Report for Bloated Tables in Postgres and manual mitigation steps
Manually running vacuum Jobs in postgres
Determining what needs to be vacuumed
This report will organize tables by schema in order to plan manual run of vacuuming jobs. The bloat report will only report on table who's bloat is greater than 25% and total storage reclamation is rolled up per schema in order to see where the most bloat is per schema.

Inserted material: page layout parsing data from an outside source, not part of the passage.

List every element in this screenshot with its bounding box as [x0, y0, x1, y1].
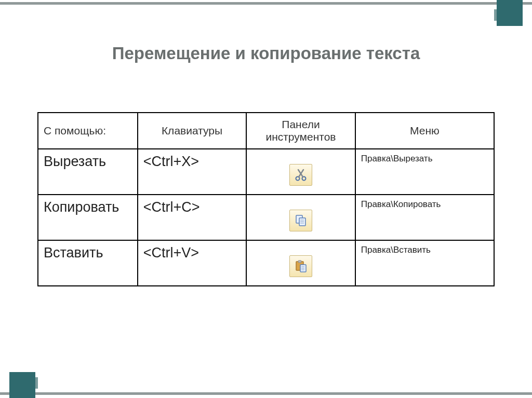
table-header-row: С помощью: Клавиатуры Панели инструменто… [38, 113, 494, 149]
cell-action: Вырезать [38, 149, 138, 195]
cell-menu: Правка\Копировать [355, 195, 494, 240]
cell-menu: Правка\Вырезать [355, 149, 494, 195]
cell-key: <Ctrl+C> [138, 195, 246, 240]
paste-icon [289, 255, 312, 277]
page-title: Перемещение и копирование текста [0, 44, 532, 63]
cell-toolbar [246, 149, 355, 195]
cell-action: Вставить [38, 240, 138, 286]
cell-action: Копировать [38, 195, 138, 240]
header-cell-keyboard: Клавиатуры [138, 113, 246, 149]
decor-bottom-bar [0, 392, 532, 395]
cell-key: <Ctrl+V> [138, 240, 246, 286]
header-cell-menu: Меню [355, 113, 494, 149]
cell-menu: Правка\Вставить [355, 240, 494, 286]
decor-top-bar [0, 2, 532, 5]
decor-bottom-square [9, 372, 35, 398]
header-cell-toolbar: Панели инструментов [246, 113, 355, 149]
table-row: Вставить <Ctrl+V> Правка\Вставить [38, 240, 494, 286]
table-row: Копировать <Ctrl+C> Правка\Копировать [38, 195, 494, 240]
shortcuts-table: С помощью: Клавиатуры Панели инструменто… [37, 112, 495, 286]
table-row: Вырезать <Ctrl+X> Правка\Вырезать [38, 149, 494, 195]
cell-toolbar [246, 240, 355, 286]
header-cell-help: С помощью: [38, 113, 138, 149]
cell-toolbar [246, 195, 355, 240]
cut-icon [289, 164, 312, 186]
copy-icon [289, 210, 312, 231]
svg-rect-10 [298, 260, 301, 263]
decor-top-square [497, 0, 523, 26]
cell-key: <Ctrl+X> [138, 149, 246, 195]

Actual table sizing information is provided in order to estimate how long these vacuums jobs may take.
select
'<database name>' as db,
coalesce(nspname,'Grand Totals',nspname) AS "schema",
coalesce(nspname || '.' || relname,
'----------------------------------------',
nspname || '.' || relname) as table_name,
pg_size_pretty(sum(pg_total_relation_size(nspname || '.' || relname))) as actual_size,
pg_relation_size(nspname || '.' || relname) a,
pg_size_pretty(sum(pg_total_relation_size(nspname || '.' || relname))) as bloat_size,
pg_size_pretty(sum(pg_total_relation_size(nspname || '.' || relname) - pg_relation_size(nspname || '.' || relname))) as reclaim_size_pretty,
case
when sum(pg_total_relation_size(nspname || '.' || relname)) > 0
then (sum(pg_total_relation_size(nspname || '.' || relname) - pg_relation_size(nspname || '.' || relname)) * 100 / sum(pg_total_relation_size(nspname || '.' || relname)))::integer
else 0
end as bloat_percentage,
sum(pg_total_relation_size(nspname || '.' || relname) - pg_relation_size(nspname || '.' || relname)) as reclaim_size,
'VACUUM FULL VERBOSE ANALYZE ' || nspname || '.' || relname || ';' "sql"
from
pg_class c
join pg_namespace n on
c.relnamespace = n.oid
where
relkind = 'r'
and nspname not like 'pg_%'
and nspname != 'information_schema'
and reltuples > 0
and (pg_total_relation_size(nspname || '.' || relname) - pg_relation_size(nspname || '.' || relname)) *
100 / pg_total_relation_size(nspname || '.' || relname) > 25
-- and pg_relation_size(nspname || '.' || relname) > 10033438720 -- specific size filter
group by
rollup(nspname,
relname)
having
grouping(nspname) = 0
or grouping(relname) = 1
order by
nspname,
case
when grouping(relname) = 0 then 0
else 1
end,
sum(pg_total_relation_size(nspname || '.' || relname)) asc;
Creating SQL Scripts to perform vacuuming runs
Using above report you can organize you vacuum statements into scripts for each schema, the smaller and shorter schema statements can be combined into a single script file to reduce your amount of keyboard time.
-
vacuum_<environment>_<schema>_<devops ticket #>.sql
-
vacuum_other_schemas_<devops ticket #>.sql
file name examples:
vacuum_prod_other_stage_omop_49924.sql
vacuum_source_epic_clarity_49924.sql
vacuum_prod_omop_prod_49924.sql
Preparing devops task
Attaching and placement of SQL scripts
Once the scripts are created simply attach them to your devops tasks and using desktop SMB client create a working directory and also place them on storage1.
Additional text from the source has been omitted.